ABSTRACT:

Background

Intracellular Ca²⁺ modulates several microglial activities, such as proliferation, migration, phagocytosis, and inflammatory mediator secretion. Extracellular ATP, the levels of which significantly change during epileptic seizures, activates specific receptors leading to an increase of intracellular free Ca²⁺ concentration ([Ca²⁺]_i). Here, we aimed to functionally characterize human microglia obtained from cortices of subjects with temporal lobe epilepsy, focusing on the Ca²⁺-mediated response triggered by purinergic signaling.

Methods

Fura-2 based fluorescence microscopy was used to measure [Ca²⁺]_i in primary cultures of human microglial cells obtained from surgical specimens. The perforated patch-clamp technique, which preserves the cytoplasmic milieu, was used to measure ATP-evoked Ca²⁺-dependent whole-cell currents.

Results

In human microglia extracellular ATP evoked [Ca²⁺]_i increases depend on Ca²⁺ entry from the extracellular space and on Ca²⁺ mobilization from intracellular compartments. Extracellular ATP also induced a transient fivefold potentiation of the total transmembrane current, which was completely abolished when [Ca²⁺]_i increases were prevented by removing external Ca²⁺ and using an intracellular Ca²⁺ chelator. TRAM-34, a selective K_Ca3.1 blocker, significantly reduced the ATP-induced current potentiation but did not abolish it. The removal of external Cl^- in the presence of TRAM-34 further lowered the ATP-evoked effect. A direct comparison between the ATP-evoked mean current potentiation and mean Ca²⁺ transient amplitude revealed a linear correlation.
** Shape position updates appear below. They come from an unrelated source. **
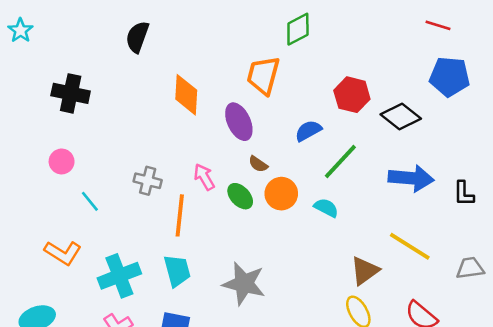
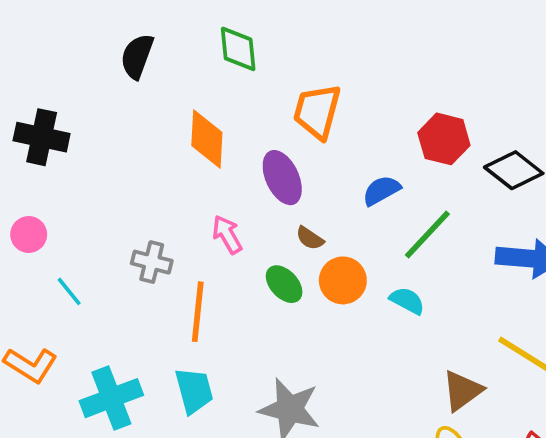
green diamond: (298, 29) -> (238, 49), moved, turned -68
pink arrow: (204, 177) -> (227, 235), moved

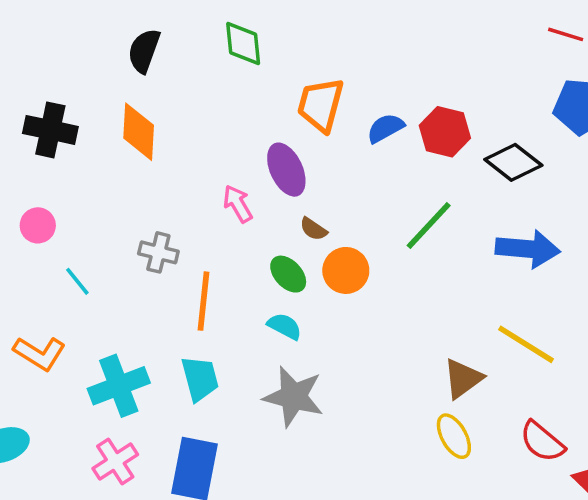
orange diamond: (207, 139) -> (139, 132), moved
blue semicircle: (381, 190) -> (385, 128), moved
pink arrow: (227, 235) -> (238, 204), moved
cyan semicircle: (407, 301) -> (285, 326), moved

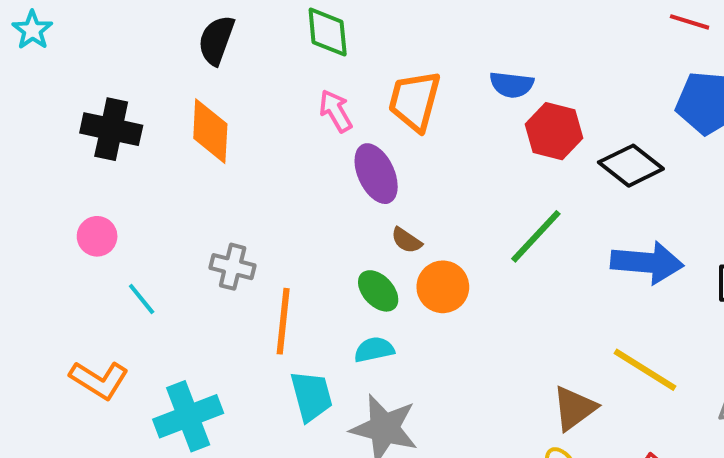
blue semicircle: (385, 128) -> (512, 85), moved, turned -144
pink arrow: (238, 204) -> (336, 111), moved
cyan semicircle: (285, 326) -> (374, 350), turned -40
cyan trapezoid: (200, 379) -> (311, 396), moved

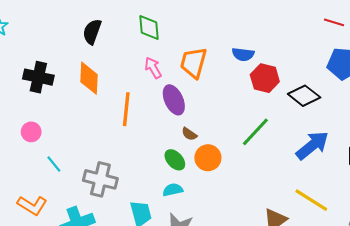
blue arrow: (647, 263) -> (312, 145), turned -44
gray cross: (233, 267) -> (100, 179), moved, size x1.5
orange line: (283, 321) -> (126, 109), moved

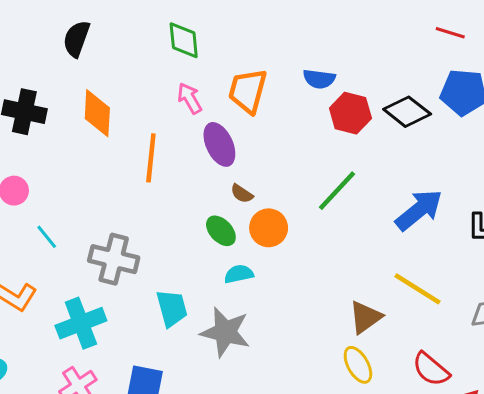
black semicircle: (92, 32) -> (76, 39), moved
black diamond: (304, 96) -> (407, 112), moved
cyan semicircle: (173, 190) -> (239, 274), moved

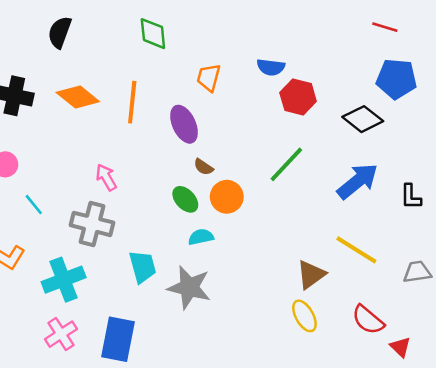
orange trapezoid: (248, 91) -> (209, 78), size x0.7
pink arrow: (190, 98) -> (106, 177), moved
black diamond: (407, 112) -> (363, 119), moved
orange diamond: (97, 113) -> (78, 97), turned -54
orange line: (151, 158) -> (132, 102), moved

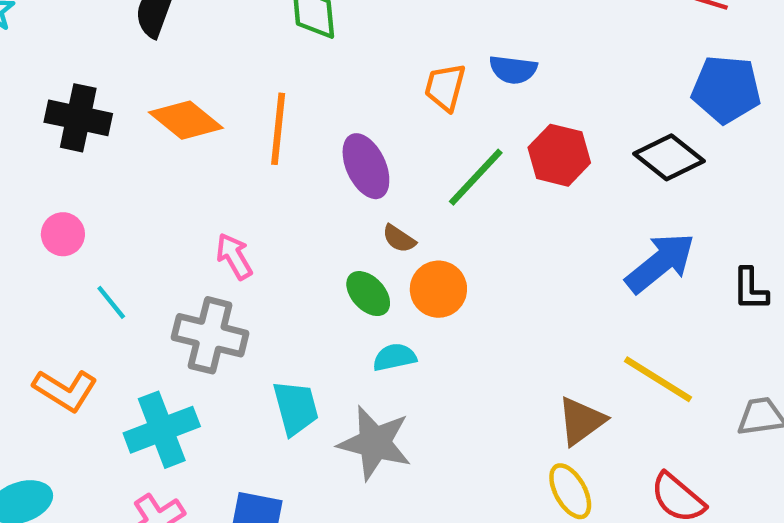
orange trapezoid: (209, 78) -> (445, 87), moved
red hexagon: (298, 97) -> (559, 155), moved
green line: (286, 164) -> (476, 177), moved

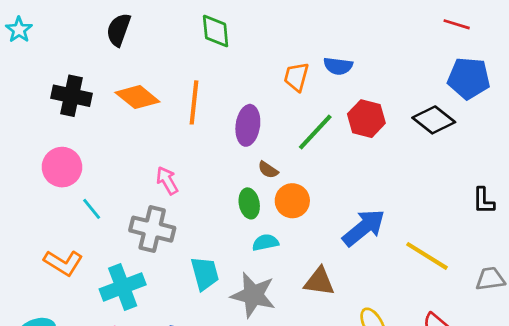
purple ellipse: (366, 166) -> (248, 125), turned 33
pink circle: (63, 234) -> (62, 167), size x1.5
blue arrow: (660, 263) -> (364, 228), moved
green ellipse: (368, 294) -> (249, 203), turned 32
brown triangle: (581, 421) -> (319, 282), moved, turned 44

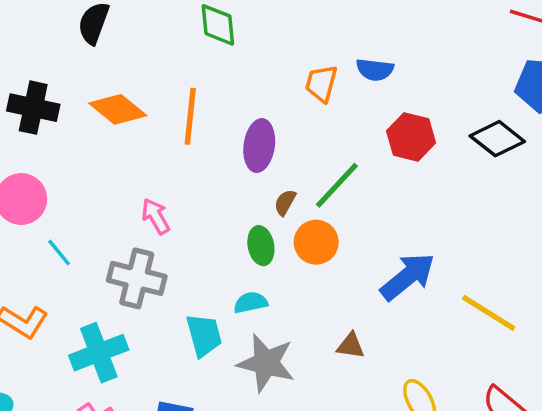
green line: (315, 132) -> (337, 185), moved
brown semicircle: (268, 170) -> (285, 202), turned 85
cyan semicircle: (265, 243) -> (251, 303), moved
brown triangle: (319, 282) -> (351, 346), size x0.7

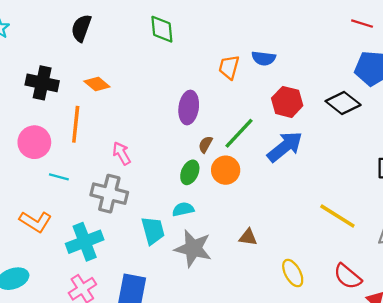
orange diamond: (118, 109) -> (97, 84), size x0.7
orange line: (190, 116) -> (76, 124), moved
green ellipse: (261, 246) -> (190, 172), turned 35
cyan line: (59, 253) -> (59, 177), turned -36
blue arrow: (408, 277) -> (285, 147), moved

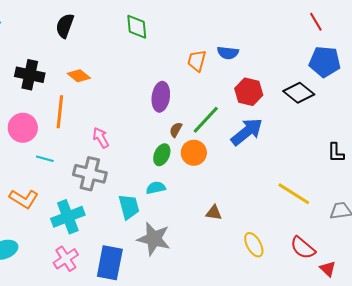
red line: (362, 24) -> (316, 22), turned 42
gray star: (193, 248) -> (154, 239), moved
Treatment of microglial cells with LPS for 48?h did not prevent the ATP-induced Ca²⁺ mobilization but completely abolished the ATP-mediated current potentiation. The absence of the Ca²⁺-evoked K⁺ current led to a less sustained ATP-evoked Ca²⁺ entry, as shown by the faster Ca²⁺ transient kinetics observed in LPS-treated microglia.

Conclusions

Our study confirms a functional role for K_Ca3.1 channels in human microglia, linking ATP-evoked Ca²⁺ transients to changes in membrane conductance, with an inflammation-dependent mechanism, and suggests that during brain inflammation the K_Ca3.1-mediated microglial response to purinergic signaling may be reduced.